Ветрова действительно интересовала тема гражданства. Авось останется живым -здоровым по истечению контракта — надо будет в гражданской жизни устраиваться. В клинике Антон кое-что изучал, но поверхностно, о чем сейчас сожалел. В лагере-то для этого — ни условий, ни времени...
— Естественно, не разберешь. Прикормленные провайдеры четкости и ясности не любят. А доступа к независимым ресурсам тут нет. Специально делается, чтобы такие как мы — субики-три — ни черта не понимали, — авторитетно заявил Рико. — Хотя все и без того понимают...

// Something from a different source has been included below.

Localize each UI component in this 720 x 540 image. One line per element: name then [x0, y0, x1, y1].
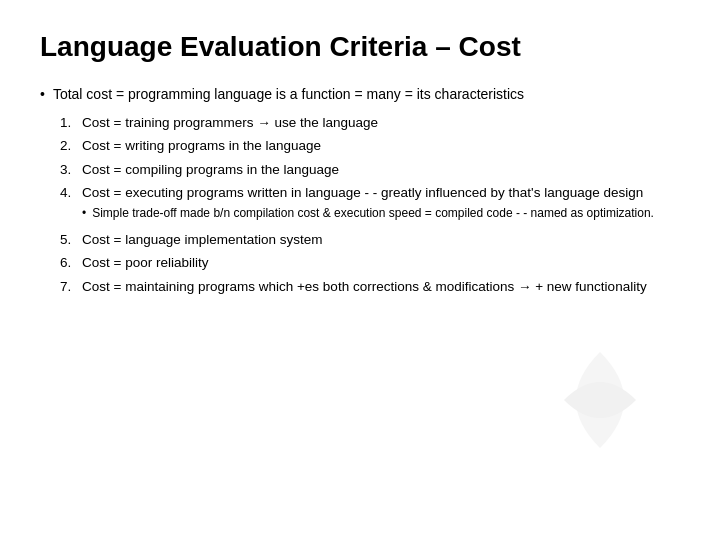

— Ага, мировой заговор! Специально, чтобы рекрут Раванелли ничего не разобрал, провайдеры информацию зашифровывают! Делать им него! — возмутился Саймон. — Просто мы про гражданство знаем, еще со школы. И в семьях рассказывают. Вот и нет необходимости ненужным хламом государственные сайты засорять. В этих вопросах разве что эксы плохо разбираются... Да и то наверняка должны им какие-то основы давать. — Саймон повернулся к Ветрову. — У вас что-нибудь было?
— Было. Но именно — что-нибудь. Психолог в клинике обзорную лекцию устраивал. Но я тогда мало что уяснил. О другом голова болела. Деление запомнил: лица без гражданства, неграждане, субграждане трех категорий и полные граждане. Еще — то, что по окончании контракта автоматически присваивается первая категория. А чем так хороша эта первая категория — не догнал. Нет, понятно, что быть полным гражданином куда лучше, чем субгражданином, но где тут... собака порылась, догнать не могу.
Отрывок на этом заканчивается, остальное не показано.